Artificial Intelligence (AI) is the intelligence of machines and the branch of computer science which aims to create it. Major AI textbooks define the field as "the study and design of intelligent agents," where an intelligent agent is a system that perceives its environment and takes actions which maximize its chances of success. John McCarthy, who coined the term in 1956, defines it as "the science and engineering of making intelligent machines."
The field was founded on the claim that a central property of human beings, intelligence—the sapience of Homo sapiens—can be so precisely described that it can be simulated by a machine. This raises philosophical issues about the nature of the mind and limits of scientific hubris, issues which have been addressed by myth, fiction and philosophy since antiquity. Artificial intelligence has been the subject of breathtaking optimism, has suffered stunning setbacks and, today, has become an essential part of the technology industry, providing the heavy lifting for many of the most difficult problems in computer science.
AI research is highly technical and specialized, so much so that some critics decry the "fragmentation" of the field.

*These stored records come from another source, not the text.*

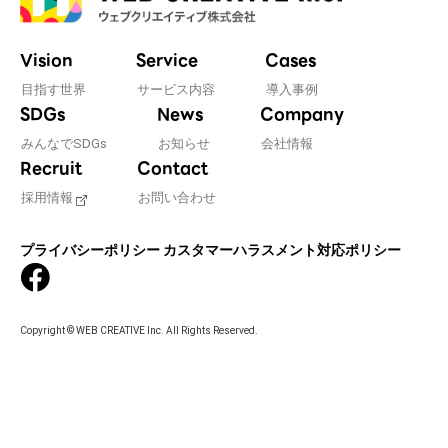
Vision
Service
Cases
目指す世界
サービス内容
導入事例
SDGs
News
Company
みんなでSDGs
お知らせ
会社情報
Recruit
Contact
採用情報
お問い合わせ
プライバシーポリシー
カスタマーハラスメント対応ポリシー
Copyright © WEB CREATIVE Inc. All Rights Reserved.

Subfields of AI are organized around particular problems, the application of particular tools and around longstanding theoretical differences of opinion. The central problems of AI include such traits as reasoning, knowledge, planning, learning, communication, perception and the ability to move and manipulate objects. General intelligence (or "strong AI") is still a long-term goal of (some) research, while many researchers no longer believe that this is possible.